Under Florida Statute § 624.155, any person may bring a civil action against an insurer when such person is damaged by the insurer’s violation of statutory provisions. First party bad faith claims must be brought against the insurance company pursuant to § 624.155, but third-party bad faith claims may be pursued under common law or the statute. However, a third-party plaintiff is not entitled to a judgment under both remedies.

It is important that those insured be aware and understand exactly what actions are characterized as bad faith claims adjusting because bad faith can occur in any insurance claim. When dealing with your insurance company, keep an eye out for bad faith actions and document any actions or nonactions made by your insurance company and its representatives, so that they may be held responsible for their actions later on. Some actions by insurance company representatives that may be considered bad faith include:

  • Denying a claim before conducting a reasonable investigation
  • Failure to make a good faith settlement offer when the insurer could and should have done so
  • Delaying a settlement when the agreement to settle is reasonably clear
  • Not acknowledging or acting quickly to communicate with the insured
  • Failure to pay undisputed amounts within 90 days after being notified of the loss/damage

As a condition precedent to filing a bad faith action, the insured or its legal representative must electronically file a civil remedy notice or a “CRN” with the Florida Department of Financial Services (“DFS”). The insured must give notice to DFS and the insurance company, at least sixty days prior to filing a bad faith claim. This affords insurers an opportunity to cure any statutory violations within 60 days starting from the date that the CRN is electronically filed, not when it is received. If an insurance company cures the statutory violations listed in the CRN within 60 days, no further action may be pursued by the insured on such violations. If an insurer fails to respond to a CRN within sixty days,  a presumption of bad faith will be created, and the insurance company will have the burden of rebutting or the violations claimed in the CRN will be taken as true.

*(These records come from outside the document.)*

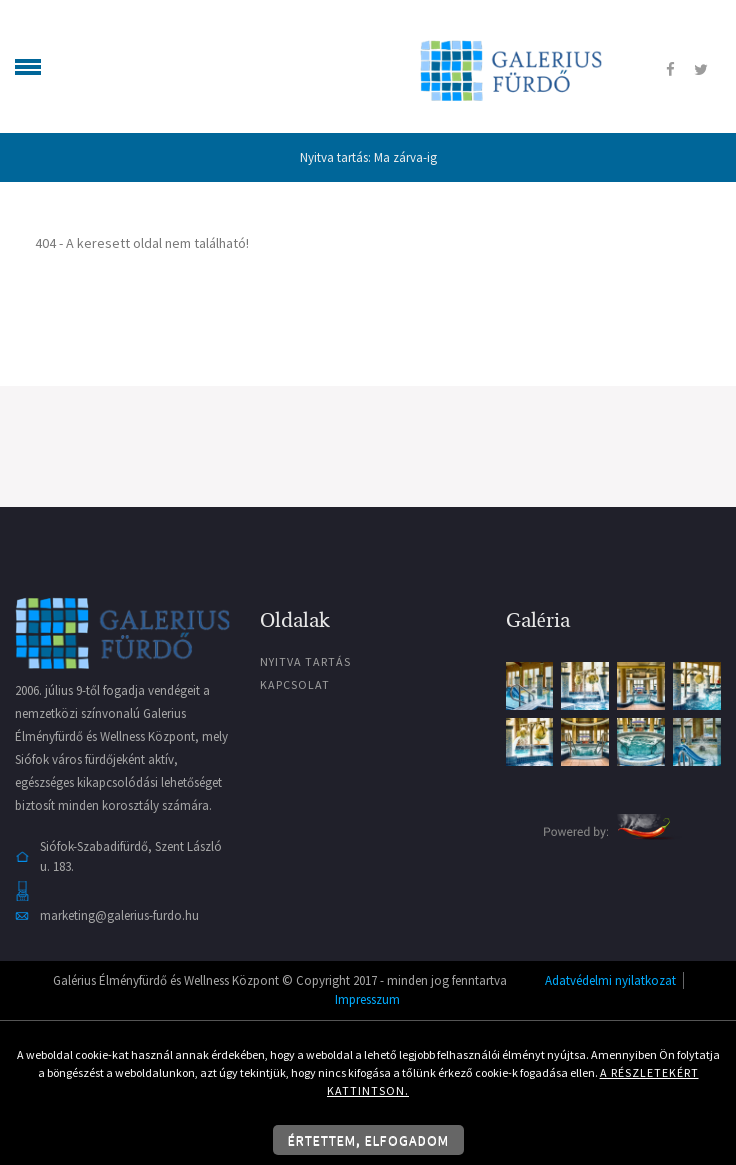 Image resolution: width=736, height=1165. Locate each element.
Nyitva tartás (305, 661)
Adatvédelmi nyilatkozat (610, 980)
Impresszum (367, 999)
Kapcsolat (295, 684) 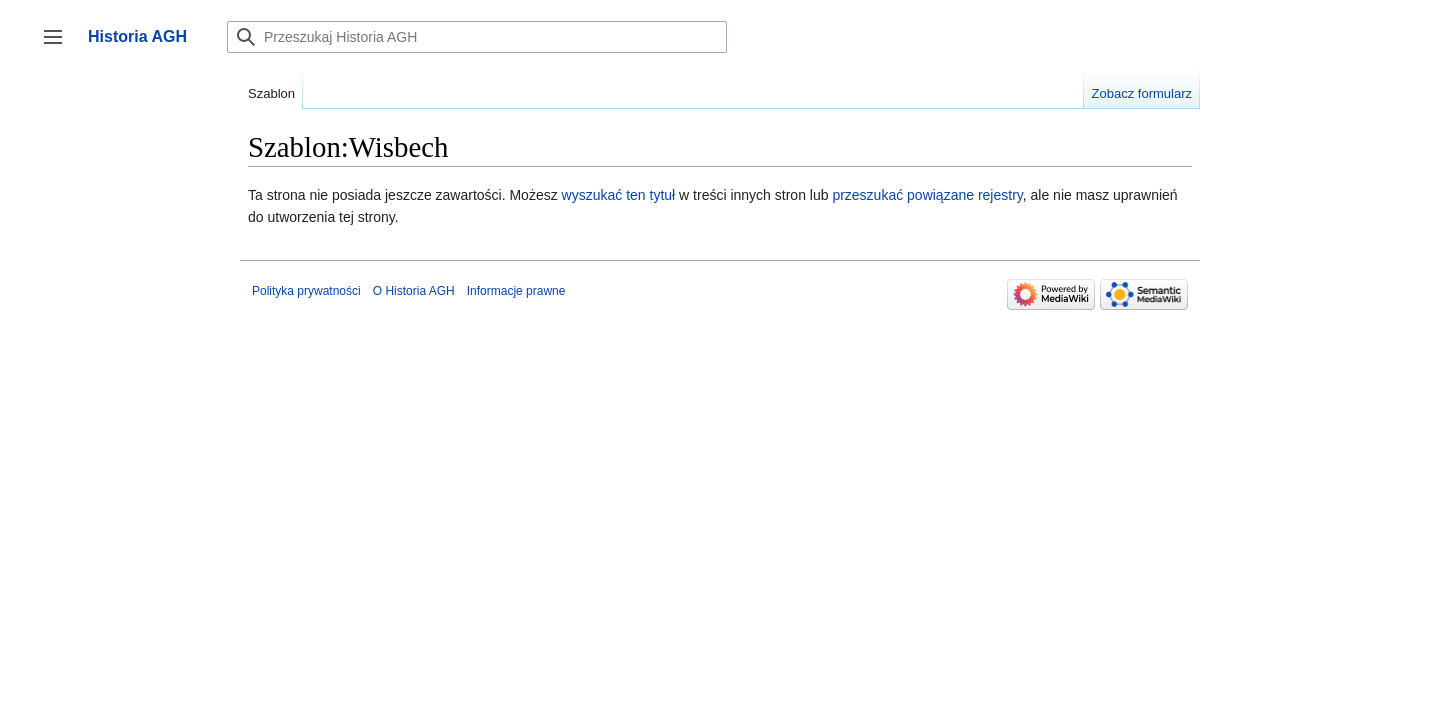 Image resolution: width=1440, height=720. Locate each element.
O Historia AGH (414, 291)
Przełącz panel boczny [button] (59, 46)
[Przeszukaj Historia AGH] (477, 37)
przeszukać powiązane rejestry (927, 195)
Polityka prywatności (306, 291)
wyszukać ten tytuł (619, 195)
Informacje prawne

DFS does not get involved in pre-suit activities, but DFS may return any CRN within twenty days after filing that does not provide the specific information required to the insured, indicating the specific information that is missing in the notice. Although an insured’s lack of specificity relating to the required information does not entitle DFS to return the notice. A CRN should include the reason(s) that the insurer is in violation of the statute(s) claimed in the notice with the specific language and the specific policy language relevant to each violation. An insured must describe the details related to the claimed violation(s) with particularity, including the facts and circumstances that give rise to the insurer’s violation.

Remember that just because your insurance company denies your claim, it does not automatically mean you have grounds for a bad faith claim. Consider speaking with an attorney who can help you better understand the situation and the rights you may have in your current situation.